Aim of the exercise
Search the records below for "себя"; copy each line that has it.

Information
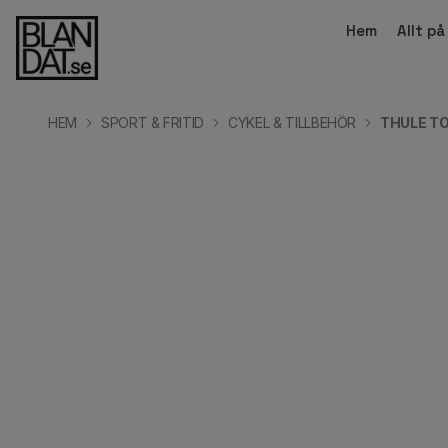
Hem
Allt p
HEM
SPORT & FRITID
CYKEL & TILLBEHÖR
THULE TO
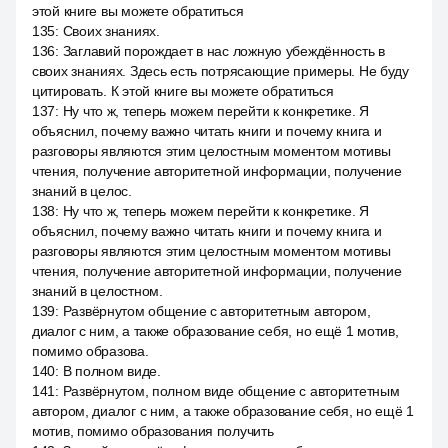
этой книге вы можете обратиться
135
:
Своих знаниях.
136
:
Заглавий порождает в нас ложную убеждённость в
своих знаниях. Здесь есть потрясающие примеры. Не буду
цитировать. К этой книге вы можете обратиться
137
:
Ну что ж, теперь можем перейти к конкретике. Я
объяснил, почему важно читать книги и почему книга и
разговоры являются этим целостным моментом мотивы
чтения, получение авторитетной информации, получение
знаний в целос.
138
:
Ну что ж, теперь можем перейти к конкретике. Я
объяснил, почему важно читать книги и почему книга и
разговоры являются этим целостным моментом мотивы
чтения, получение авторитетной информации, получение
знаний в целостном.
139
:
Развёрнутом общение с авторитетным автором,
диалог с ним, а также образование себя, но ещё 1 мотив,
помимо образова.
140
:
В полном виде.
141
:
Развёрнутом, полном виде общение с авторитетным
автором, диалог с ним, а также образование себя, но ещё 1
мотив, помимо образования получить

Output of the task
диалог с ним, а также образование себя, но ещё 1 мотив,
автором, диалог с ним, а также образование себя, но ещё 1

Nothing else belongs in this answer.